◆ **TRY IT**
Please restate each line of the material word for word and omit any pictures.

%%

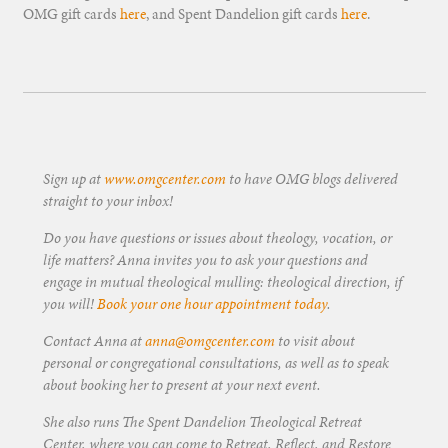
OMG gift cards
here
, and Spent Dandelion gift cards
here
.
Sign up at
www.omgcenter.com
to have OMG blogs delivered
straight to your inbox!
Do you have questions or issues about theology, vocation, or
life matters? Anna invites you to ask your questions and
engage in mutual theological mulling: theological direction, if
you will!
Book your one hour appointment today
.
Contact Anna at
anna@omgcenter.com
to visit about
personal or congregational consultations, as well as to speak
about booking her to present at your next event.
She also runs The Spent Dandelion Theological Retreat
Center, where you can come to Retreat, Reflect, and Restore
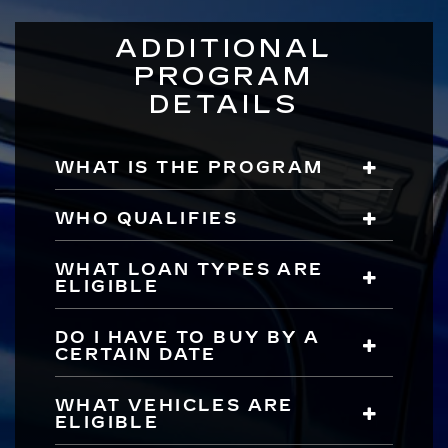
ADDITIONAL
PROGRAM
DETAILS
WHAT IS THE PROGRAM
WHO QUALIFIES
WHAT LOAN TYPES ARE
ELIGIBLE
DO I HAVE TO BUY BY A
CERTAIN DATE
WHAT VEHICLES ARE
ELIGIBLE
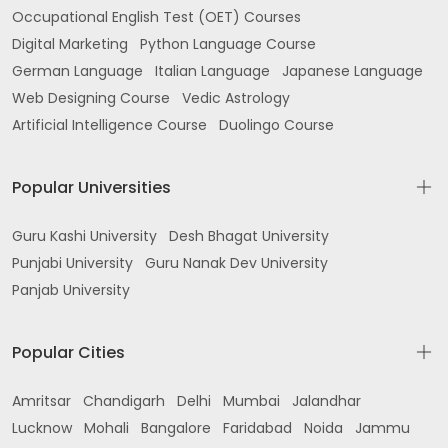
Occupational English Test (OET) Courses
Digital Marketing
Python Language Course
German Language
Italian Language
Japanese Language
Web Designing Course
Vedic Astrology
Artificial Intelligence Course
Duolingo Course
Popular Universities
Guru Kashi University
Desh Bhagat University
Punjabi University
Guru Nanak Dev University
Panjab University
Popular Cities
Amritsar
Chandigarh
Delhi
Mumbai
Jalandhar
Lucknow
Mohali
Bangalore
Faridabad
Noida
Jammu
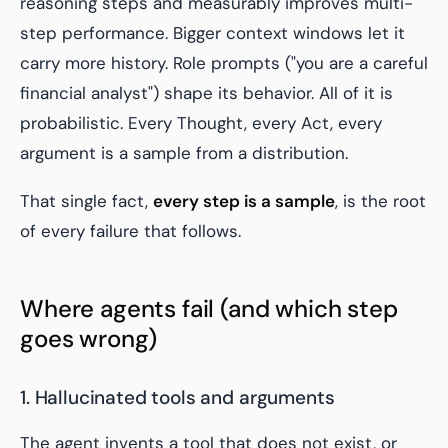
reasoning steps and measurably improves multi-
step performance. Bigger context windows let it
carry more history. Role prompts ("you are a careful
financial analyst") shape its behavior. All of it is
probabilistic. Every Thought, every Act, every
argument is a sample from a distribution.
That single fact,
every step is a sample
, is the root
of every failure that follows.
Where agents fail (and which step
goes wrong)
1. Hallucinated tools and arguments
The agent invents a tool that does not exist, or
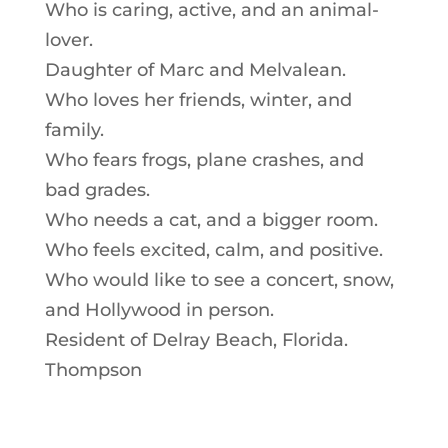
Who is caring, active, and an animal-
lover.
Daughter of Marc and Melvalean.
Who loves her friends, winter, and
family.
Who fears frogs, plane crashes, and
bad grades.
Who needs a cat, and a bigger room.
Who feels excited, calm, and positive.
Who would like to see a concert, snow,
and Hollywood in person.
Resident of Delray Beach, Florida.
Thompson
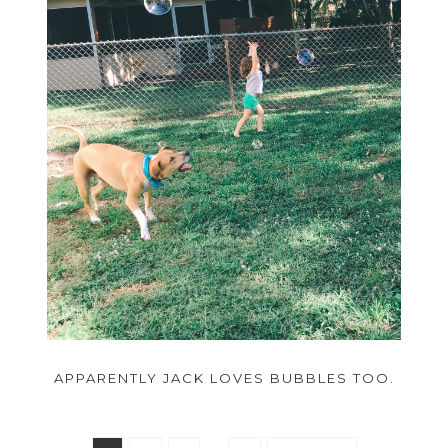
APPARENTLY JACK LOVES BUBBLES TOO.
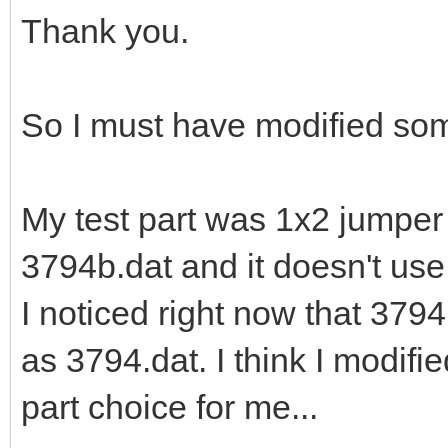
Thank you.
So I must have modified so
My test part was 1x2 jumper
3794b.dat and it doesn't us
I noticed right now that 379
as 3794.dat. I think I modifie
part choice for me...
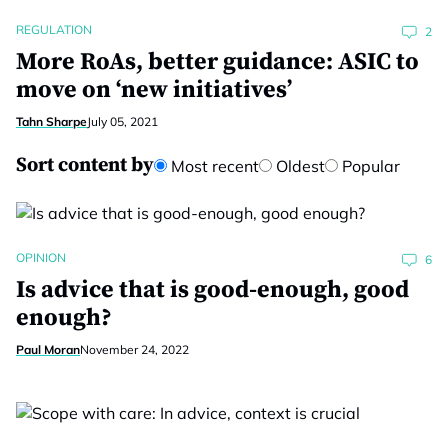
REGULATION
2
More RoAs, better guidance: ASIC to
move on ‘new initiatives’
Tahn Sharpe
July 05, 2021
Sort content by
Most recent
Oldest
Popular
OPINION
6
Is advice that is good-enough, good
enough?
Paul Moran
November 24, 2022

%%

◆ **SOLUTION TO THIS TASK**
OMG gift cards
here
, and Spent Dandelion gift cards
here
.
Sign up at
www.omgcenter.com
to have OMG blogs delivered
straight to your inbox!
Do you have questions or issues about theology, vocation, or
life matters? Anna invites you to ask your questions and
engage in mutual theological mulling: theological direction, if
you will!
Book your one hour appointment today
.
Contact Anna at
anna@omgcenter.com
to visit about
personal or congregational consultations, as well as to speak
about booking her to present at your next event.
She also runs The Spent Dandelion Theological Retreat
Center, where you can come to Retreat, Reflect, and Restore
ADDITIONAL
PROGRAM
DETAILS
WHAT IS THE PROGRAM
WHO QUALIFIES
WHAT LOAN TYPES ARE
ELIGIBLE
DO I HAVE TO BUY BY A
CERTAIN DATE
WHAT VEHICLES ARE
ELIGIBLE
Occupational English Test (OET) Courses
Digital Marketing
Python Language Course
German Language
Italian Language
Japanese Language
Web Designing Course
Vedic Astrology
Artificial Intelligence Course
Duolingo Course
Popular Universities
Guru Kashi University
Desh Bhagat University
Punjabi University
Guru Nanak Dev University
Panjab University
Popular Cities
Amritsar
Chandigarh
Delhi
Mumbai
Jalandhar
Lucknow
Mohali
Bangalore
Faridabad
Noida
Jammu
reasoning steps and measurably improves multi-
step performance. Bigger context windows let it
carry more history. Role prompts ("you are a careful
financial analyst") shape its behavior. All of it is
probabilistic. Every Thought, every Act, every
argument is a sample from a distribution.
That single fact,
every step is a sample
, is the root
of every failure that follows.
Where agents fail (and which step
goes wrong)
1. Hallucinated tools and arguments
The agent invents a tool that does not exist, or
Who is caring, active, and an animal-
lover.
Daughter of Marc and Melvalean.
Who loves her friends, winter, and
family.
Who fears frogs, plane crashes, and
bad grades.
Who needs a cat, and a bigger room.
Who feels excited, calm, and positive.
Who would like to see a concert, snow,
and Hollywood in person.
Resident of Delray Beach, Florida.
Thompson
APPARENTLY JACK LOVES BUBBLES TOO.
Thank you.
So I must have modified so
My test part was 1x2 jumper
3794b.dat and it doesn't us
I noticed right now that 379
as 3794.dat. I think I modifie
part choice for me...
REGULATION
2
More RoAs, better guidance: ASIC to
move on ‘new initiatives’
Tahn Sharpe
July 05, 2021
Sort content by
Most recent
Oldest
Popular
OPINION
6
Is advice that is good-enough, good
enough?
Paul Moran
November 24, 2022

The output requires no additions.